TF-IDF (Term Frequency-Inverse Document Frequency) is crucial because it weights words based on their importance in a document relative to a corpus, making it ideal for content similarity calculations.

4. Build the Recommendation Engine

Now implement the core algorithm that will recommend content based on user preferences:

class FeedRecommender:
    def __init__(self, feed_items, vectors, vectorizer):
        self.feed_items = feed_items
        self.vectors = vectors
        self.vectorizer = vectorizer
        
    def get_user_recommendations(self, user_preferences, top_n=5):
        """Generate personalized feed recommendations"""
        # Create user preference vector
        user_text = ' '.join(user_preferences.preferred_tags)
        user_vector = self.vectorizer.transform([user_text])
        
        # Calculate similarity between user preferences and content
        similarities = cosine_similarity(user_vector, self.vectors).flatten()
        
        # Get top recommendations
        top_indices = similarities.argsort()[::-1][:top_n]
        
        return [self.feed_items[i] for i in top_indices if similarities[i] > 0.1]
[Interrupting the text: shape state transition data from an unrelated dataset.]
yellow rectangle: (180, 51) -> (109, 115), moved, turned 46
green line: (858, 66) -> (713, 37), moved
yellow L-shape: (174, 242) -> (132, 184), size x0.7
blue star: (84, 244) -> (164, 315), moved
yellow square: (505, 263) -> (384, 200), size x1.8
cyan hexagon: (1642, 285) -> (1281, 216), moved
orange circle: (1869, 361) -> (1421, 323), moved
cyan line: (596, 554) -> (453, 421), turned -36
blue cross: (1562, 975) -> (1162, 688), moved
This algorithm uses cosine similarity to measure how closely content matches a user's preferences, which is fundamental to personalized content curation.

5. Create a Web Interface

Build a simple web interface to demonstrate the feed system:

from flask import Flask, jsonify, request

app = Flask(__name__)

# Initialize the recommender system
recommender = FeedRecommender(items, create_content_vectors(items)[0], create_content_vectors(items)[1])
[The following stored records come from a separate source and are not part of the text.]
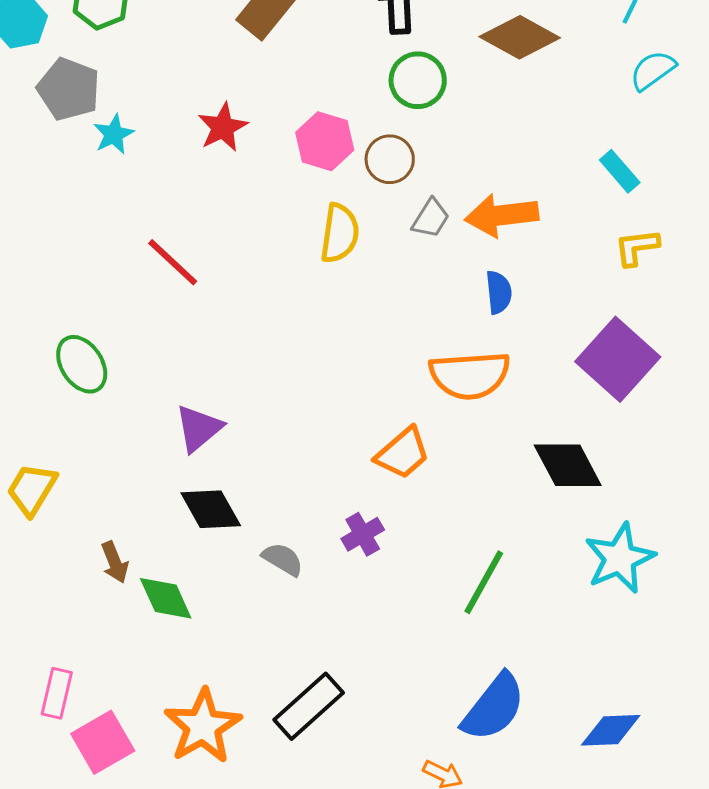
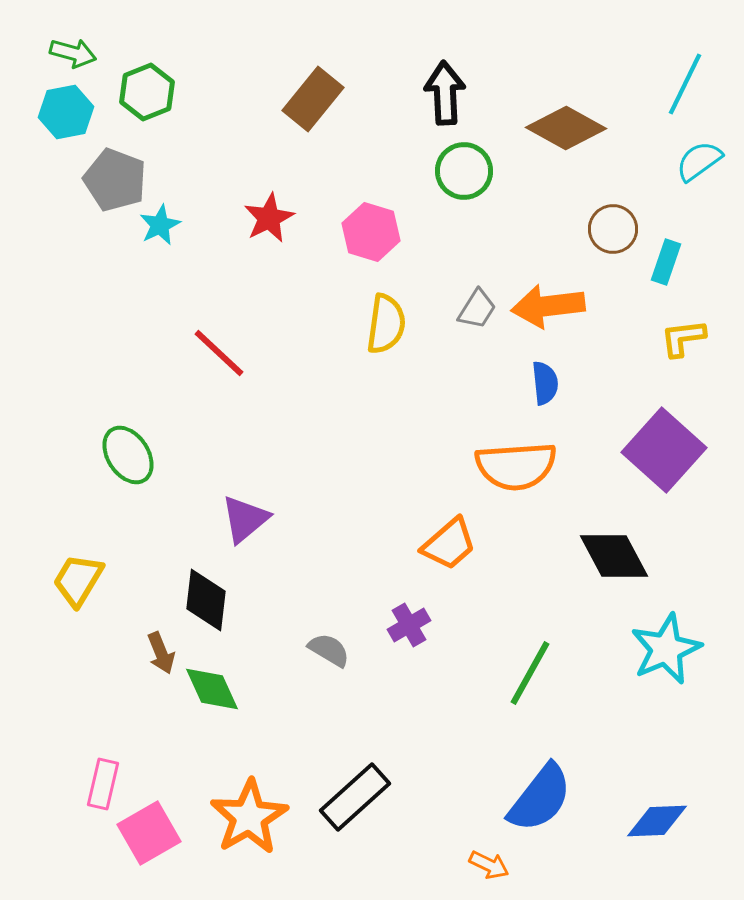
brown circle: (390, 159) -> (613, 229), moved
cyan rectangle: (620, 171) -> (666, 262), turned 60
black diamond: (211, 509) -> (206, 600), moved, turned 36

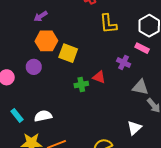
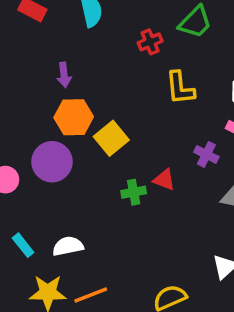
purple arrow: (41, 16) -> (64, 75), turned -64
yellow square: (68, 53) -> (111, 138), turned 30
purple circle: (34, 67) -> (52, 162), size x1.5

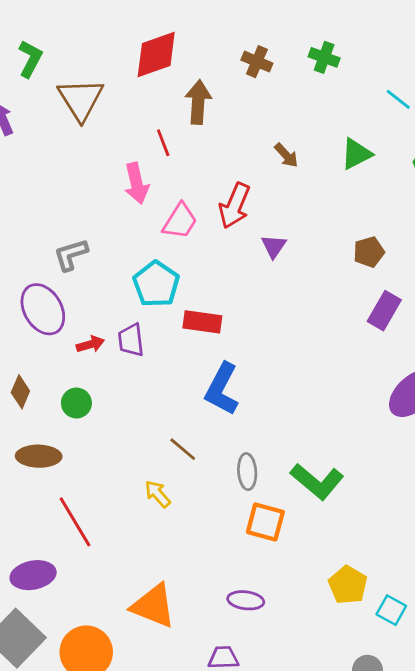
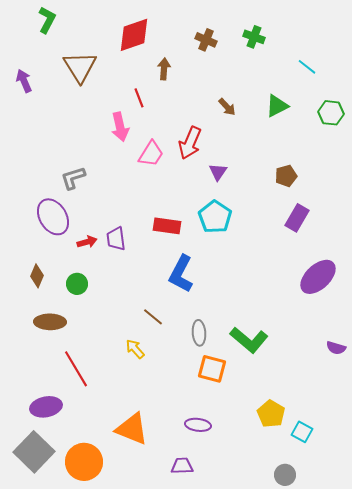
green L-shape: (30, 59) -> (47, 20), moved
brown arrow: (198, 102) -> (164, 69), size x0.7
cyan pentagon: (156, 284) -> (215, 217), moved

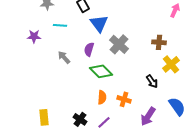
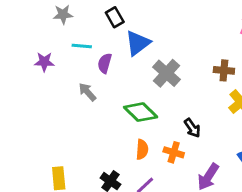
blue triangle: (99, 23) -> (138, 43), turned 30
purple semicircle: (89, 49) -> (105, 63), moved
black arrow: (152, 81) -> (192, 128), moved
@app.route('/recommendations/', methods=['GET'])
def get_recommendations(user_id):
    # Sample user preferences
    user_prefs = UserPreferences(
        user_id=user_id,
        preferred_tags=["AI", "NLP", "Research"],
        engagement_history=[1, 3]
    )
    
    recommendations = recommender.get_user_recommendations(user_prefs)
    
    # Format response
    response = []
    for item in recommendations:
        response.append({
            'id': item.id,
            'content': item.content,
            'author': item.author,
            'tags': item.tags
        })
    
    return jsonify(response)

if __name__ == '__main__':
    app.run(debug=True)

This web interface allows you to test your AI-powered feed system by making API requests to get personalized content recommendations.

6. Test Your Feed System

Run your Flask application and test the feed recommendations:

python app.py

Then make a request to your endpoint:

curl http://localhost:5000/recommendations/1

This will return personalized content recommendations based on the user's preferences, demonstrating how AI can curate content similar to X's new Grok-powered timelines.

Summary

In this tutorial, you've built a foundational AI-powered feed curation system that demonstrates key concepts behind X's new custom timelines. You've learned how to:

  • Structure content and user preference data
  • Convert text content into machine-readable vectors using TF-IDF
  • Implement content similarity algorithms using cosine similarity
  • Create a web interface to serve personalized recommendations

This system represents the core technology behind AI-powered custom feeds, where machine learning algorithms analyze user behavior and content characteristics to deliver personalized experiences. While this is a simplified implementation, it demonstrates the fundamental principles that power sophisticated content curation systems like those being introduced by X.